§ **Task instructions**
Every line from the one containing "Rotterdam ook praktische" to the one containing "van het frame aan te passen aan de" in the records below, both included, must be set down exactly, and no other line.

-- Opening Marker --

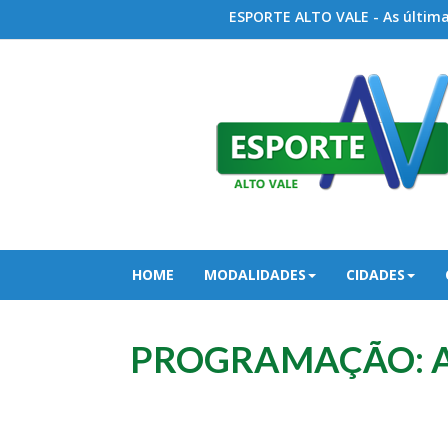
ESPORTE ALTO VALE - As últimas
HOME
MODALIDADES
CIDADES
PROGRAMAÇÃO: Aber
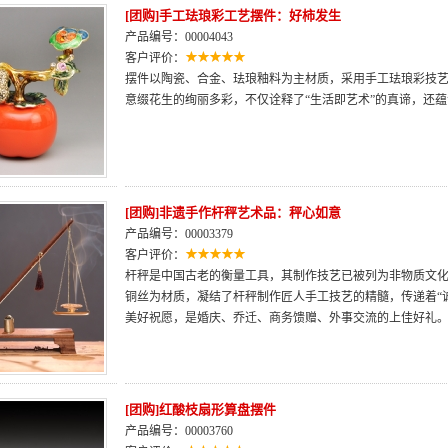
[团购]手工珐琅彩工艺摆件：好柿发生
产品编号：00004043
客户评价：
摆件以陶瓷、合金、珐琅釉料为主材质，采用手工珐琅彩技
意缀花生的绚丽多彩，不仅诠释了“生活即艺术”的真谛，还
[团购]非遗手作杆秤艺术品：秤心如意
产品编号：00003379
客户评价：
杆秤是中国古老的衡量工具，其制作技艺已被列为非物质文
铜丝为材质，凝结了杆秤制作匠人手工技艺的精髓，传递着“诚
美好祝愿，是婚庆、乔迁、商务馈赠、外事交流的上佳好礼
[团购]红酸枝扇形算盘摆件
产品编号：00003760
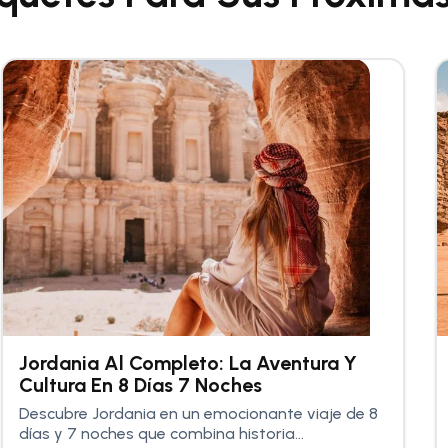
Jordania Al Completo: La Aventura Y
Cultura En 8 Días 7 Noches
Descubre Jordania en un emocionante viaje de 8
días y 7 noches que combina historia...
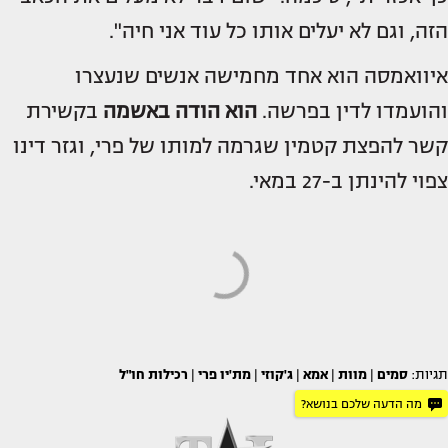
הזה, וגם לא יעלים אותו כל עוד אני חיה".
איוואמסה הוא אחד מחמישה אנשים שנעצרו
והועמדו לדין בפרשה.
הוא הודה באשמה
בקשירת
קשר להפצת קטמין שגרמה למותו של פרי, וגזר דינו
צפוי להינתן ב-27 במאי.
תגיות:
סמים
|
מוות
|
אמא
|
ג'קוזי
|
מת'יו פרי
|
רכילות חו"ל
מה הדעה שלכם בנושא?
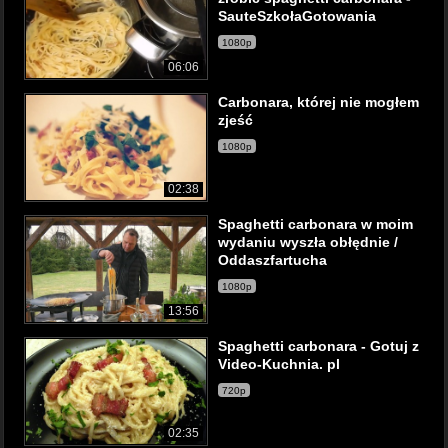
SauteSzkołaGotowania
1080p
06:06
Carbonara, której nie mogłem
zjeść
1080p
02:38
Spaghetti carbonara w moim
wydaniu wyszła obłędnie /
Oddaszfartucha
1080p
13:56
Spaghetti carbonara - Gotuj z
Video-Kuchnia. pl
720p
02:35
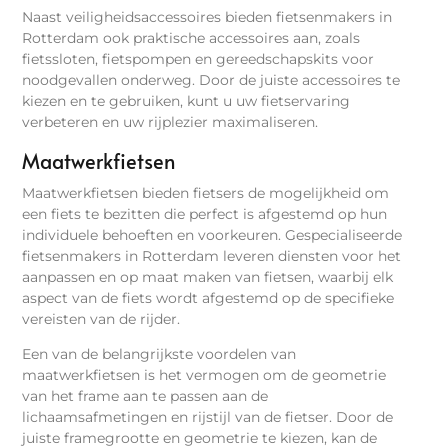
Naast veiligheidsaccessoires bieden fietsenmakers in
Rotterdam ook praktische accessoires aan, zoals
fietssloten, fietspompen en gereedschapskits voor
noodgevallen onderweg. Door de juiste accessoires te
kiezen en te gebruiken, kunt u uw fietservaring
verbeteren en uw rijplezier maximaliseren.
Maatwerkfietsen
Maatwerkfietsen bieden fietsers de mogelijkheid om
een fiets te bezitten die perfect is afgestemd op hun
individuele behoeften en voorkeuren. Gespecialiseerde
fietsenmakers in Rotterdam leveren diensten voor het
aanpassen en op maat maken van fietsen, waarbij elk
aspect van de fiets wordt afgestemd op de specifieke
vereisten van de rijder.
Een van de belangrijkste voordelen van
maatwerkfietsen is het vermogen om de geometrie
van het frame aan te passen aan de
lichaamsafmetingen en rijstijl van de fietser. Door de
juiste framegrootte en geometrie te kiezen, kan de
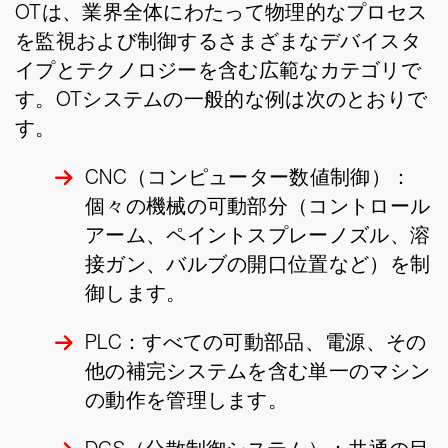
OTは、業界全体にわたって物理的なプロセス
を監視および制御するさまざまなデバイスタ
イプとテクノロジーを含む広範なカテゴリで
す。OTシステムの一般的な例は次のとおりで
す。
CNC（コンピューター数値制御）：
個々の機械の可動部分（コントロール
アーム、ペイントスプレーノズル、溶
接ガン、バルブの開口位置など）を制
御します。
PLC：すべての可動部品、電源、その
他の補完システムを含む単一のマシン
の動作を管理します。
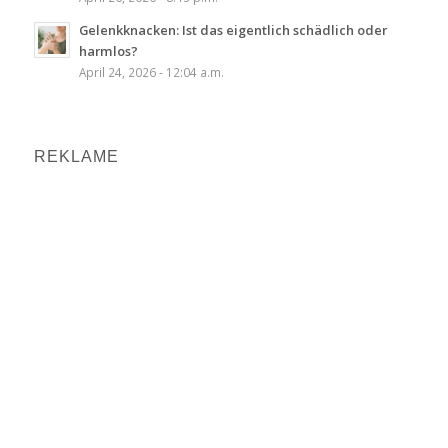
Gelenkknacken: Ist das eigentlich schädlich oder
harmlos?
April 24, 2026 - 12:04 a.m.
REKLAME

-- Closing Marker --

§ **Exercise result**
Rotterdam ook praktische accessoires aan, zoals
fietssloten, fietspompen en gereedschapskits voor
noodgevallen onderweg. Door de juiste accessoires te
kiezen en te gebruiken, kunt u uw fietservaring
verbeteren en uw rijplezier maximaliseren.
Maatwerkfietsen
Maatwerkfietsen bieden fietsers de mogelijkheid om
een fiets te bezitten die perfect is afgestemd op hun
individuele behoeften en voorkeuren. Gespecialiseerde
fietsenmakers in Rotterdam leveren diensten voor het
aanpassen en op maat maken van fietsen, waarbij elk
aspect van de fiets wordt afgestemd op de specifieke
vereisten van de rijder.
Een van de belangrijkste voordelen van
maatwerkfietsen is het vermogen om de geometrie
van het frame aan te passen aan de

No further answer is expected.